--- Material for the task ---
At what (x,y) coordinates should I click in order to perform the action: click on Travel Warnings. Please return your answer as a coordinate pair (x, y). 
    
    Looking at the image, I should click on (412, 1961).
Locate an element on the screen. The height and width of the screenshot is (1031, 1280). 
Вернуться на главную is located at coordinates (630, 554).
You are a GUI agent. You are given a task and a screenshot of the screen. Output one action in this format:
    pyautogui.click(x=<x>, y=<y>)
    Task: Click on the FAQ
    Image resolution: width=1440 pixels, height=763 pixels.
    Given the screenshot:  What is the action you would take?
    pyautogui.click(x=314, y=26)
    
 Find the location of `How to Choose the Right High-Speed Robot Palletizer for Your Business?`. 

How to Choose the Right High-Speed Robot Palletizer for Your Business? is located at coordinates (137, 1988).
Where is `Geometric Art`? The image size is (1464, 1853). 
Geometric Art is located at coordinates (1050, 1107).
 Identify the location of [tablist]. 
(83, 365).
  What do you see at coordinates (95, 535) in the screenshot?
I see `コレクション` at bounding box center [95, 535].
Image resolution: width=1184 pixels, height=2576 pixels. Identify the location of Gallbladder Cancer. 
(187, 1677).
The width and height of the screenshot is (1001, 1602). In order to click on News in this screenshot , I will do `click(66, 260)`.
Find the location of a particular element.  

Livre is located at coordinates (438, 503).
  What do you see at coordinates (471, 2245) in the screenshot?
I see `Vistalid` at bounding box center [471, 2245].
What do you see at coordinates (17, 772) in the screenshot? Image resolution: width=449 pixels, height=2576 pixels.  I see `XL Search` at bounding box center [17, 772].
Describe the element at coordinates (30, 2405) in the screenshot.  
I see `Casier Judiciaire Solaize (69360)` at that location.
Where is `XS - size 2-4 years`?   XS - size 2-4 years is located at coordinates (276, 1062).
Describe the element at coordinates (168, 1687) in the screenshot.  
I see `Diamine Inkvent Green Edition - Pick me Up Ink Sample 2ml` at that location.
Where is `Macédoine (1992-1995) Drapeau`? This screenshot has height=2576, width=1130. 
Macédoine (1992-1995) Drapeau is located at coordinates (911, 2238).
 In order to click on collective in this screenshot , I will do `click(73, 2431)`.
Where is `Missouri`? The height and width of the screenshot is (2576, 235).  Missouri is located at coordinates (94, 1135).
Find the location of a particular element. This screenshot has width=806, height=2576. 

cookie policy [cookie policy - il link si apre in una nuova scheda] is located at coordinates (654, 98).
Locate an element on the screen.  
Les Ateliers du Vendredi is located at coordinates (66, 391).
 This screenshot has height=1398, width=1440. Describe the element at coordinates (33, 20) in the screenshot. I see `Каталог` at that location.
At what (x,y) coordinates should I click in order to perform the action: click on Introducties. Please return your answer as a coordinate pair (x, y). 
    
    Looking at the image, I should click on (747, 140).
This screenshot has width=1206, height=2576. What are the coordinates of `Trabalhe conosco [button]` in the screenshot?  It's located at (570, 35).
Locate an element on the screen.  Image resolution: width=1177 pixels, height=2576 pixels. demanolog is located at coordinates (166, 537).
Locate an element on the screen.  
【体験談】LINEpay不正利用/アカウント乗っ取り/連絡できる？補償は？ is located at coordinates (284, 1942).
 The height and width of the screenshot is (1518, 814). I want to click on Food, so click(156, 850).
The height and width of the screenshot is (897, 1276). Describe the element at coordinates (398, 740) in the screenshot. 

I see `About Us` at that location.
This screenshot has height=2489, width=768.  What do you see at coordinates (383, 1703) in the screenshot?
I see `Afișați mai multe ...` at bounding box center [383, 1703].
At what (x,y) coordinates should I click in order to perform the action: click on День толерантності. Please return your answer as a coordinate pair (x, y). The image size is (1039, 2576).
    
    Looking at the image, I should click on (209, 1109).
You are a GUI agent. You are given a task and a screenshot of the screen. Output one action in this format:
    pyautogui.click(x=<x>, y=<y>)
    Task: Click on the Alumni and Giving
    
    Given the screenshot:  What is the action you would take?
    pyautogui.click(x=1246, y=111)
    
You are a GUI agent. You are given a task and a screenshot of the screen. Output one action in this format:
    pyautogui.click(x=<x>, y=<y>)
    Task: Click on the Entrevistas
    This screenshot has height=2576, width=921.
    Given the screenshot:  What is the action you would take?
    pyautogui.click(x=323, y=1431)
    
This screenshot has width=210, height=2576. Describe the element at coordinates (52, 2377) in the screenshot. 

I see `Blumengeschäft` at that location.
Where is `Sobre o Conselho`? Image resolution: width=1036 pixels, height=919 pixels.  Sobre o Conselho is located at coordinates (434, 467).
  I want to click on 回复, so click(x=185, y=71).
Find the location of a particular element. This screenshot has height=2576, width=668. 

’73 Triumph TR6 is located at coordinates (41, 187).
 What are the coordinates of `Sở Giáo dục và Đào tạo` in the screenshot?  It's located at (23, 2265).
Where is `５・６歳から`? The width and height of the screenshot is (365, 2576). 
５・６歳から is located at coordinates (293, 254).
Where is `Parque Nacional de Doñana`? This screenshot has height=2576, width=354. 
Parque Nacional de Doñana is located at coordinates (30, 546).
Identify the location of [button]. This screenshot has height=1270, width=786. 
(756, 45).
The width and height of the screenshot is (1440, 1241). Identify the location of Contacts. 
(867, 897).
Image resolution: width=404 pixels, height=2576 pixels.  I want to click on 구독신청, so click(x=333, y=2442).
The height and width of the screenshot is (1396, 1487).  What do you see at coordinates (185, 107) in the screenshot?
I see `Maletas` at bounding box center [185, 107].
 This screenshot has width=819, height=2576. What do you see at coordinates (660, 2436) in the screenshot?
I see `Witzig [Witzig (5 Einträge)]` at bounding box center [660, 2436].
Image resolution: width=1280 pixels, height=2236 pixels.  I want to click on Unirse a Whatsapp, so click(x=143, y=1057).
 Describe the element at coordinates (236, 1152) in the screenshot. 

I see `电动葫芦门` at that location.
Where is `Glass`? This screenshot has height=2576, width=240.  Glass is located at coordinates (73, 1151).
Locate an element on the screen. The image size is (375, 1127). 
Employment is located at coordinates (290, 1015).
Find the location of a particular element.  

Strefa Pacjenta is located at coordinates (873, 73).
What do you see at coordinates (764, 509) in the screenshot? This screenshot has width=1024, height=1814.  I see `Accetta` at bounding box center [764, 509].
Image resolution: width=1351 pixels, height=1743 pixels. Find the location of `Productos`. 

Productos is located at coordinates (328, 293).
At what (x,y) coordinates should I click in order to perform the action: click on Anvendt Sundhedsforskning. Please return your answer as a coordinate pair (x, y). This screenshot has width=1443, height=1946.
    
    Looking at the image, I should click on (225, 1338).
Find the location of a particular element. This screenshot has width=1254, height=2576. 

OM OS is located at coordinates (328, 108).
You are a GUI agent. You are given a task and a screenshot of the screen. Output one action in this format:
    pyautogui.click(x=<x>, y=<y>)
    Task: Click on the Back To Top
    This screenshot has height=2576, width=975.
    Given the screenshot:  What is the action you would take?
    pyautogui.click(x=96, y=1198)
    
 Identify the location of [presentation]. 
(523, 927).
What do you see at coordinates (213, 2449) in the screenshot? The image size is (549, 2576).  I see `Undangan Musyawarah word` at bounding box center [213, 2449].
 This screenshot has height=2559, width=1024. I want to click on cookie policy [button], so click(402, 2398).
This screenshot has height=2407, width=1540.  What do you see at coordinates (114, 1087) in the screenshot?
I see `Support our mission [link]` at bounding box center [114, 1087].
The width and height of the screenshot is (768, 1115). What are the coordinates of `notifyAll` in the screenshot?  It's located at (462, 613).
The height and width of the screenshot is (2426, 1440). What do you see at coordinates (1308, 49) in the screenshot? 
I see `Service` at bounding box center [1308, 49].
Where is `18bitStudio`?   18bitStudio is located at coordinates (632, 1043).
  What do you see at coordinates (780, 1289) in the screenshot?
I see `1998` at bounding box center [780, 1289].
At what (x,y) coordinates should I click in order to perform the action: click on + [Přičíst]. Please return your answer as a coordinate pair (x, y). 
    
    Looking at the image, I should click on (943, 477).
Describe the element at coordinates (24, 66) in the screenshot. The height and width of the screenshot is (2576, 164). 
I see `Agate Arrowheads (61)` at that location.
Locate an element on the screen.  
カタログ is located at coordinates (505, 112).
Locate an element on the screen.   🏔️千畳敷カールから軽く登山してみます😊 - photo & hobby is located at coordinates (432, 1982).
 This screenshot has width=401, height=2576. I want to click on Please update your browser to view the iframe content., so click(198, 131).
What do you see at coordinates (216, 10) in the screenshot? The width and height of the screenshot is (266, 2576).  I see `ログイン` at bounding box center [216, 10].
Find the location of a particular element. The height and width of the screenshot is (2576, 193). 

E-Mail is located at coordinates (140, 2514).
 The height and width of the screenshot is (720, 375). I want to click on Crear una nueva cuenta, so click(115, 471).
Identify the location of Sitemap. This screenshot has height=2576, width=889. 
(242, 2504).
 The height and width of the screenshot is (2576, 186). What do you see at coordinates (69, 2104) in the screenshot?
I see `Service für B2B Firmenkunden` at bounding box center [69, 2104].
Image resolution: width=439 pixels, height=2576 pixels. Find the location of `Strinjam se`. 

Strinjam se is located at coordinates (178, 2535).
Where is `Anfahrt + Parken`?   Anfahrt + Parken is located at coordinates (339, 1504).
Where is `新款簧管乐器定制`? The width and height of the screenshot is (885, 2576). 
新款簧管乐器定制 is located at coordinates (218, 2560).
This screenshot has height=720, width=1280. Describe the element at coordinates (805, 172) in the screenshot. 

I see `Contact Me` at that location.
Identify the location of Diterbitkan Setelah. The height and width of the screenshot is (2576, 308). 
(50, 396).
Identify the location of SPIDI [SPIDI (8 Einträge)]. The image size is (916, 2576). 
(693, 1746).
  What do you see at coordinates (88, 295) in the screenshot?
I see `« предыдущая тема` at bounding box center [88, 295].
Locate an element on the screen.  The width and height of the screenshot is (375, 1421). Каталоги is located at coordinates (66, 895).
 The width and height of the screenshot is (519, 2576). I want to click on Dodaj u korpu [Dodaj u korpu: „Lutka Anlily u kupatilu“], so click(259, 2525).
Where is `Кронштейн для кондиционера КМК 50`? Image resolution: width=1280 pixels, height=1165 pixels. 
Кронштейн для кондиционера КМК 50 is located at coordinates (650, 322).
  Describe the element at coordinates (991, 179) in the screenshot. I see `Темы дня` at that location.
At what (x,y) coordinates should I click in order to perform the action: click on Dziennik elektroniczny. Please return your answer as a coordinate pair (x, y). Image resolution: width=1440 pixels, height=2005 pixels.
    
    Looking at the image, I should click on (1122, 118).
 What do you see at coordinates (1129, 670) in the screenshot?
---
The string "will": state how many lines above contain it, giving nothing but the number.

Response: 2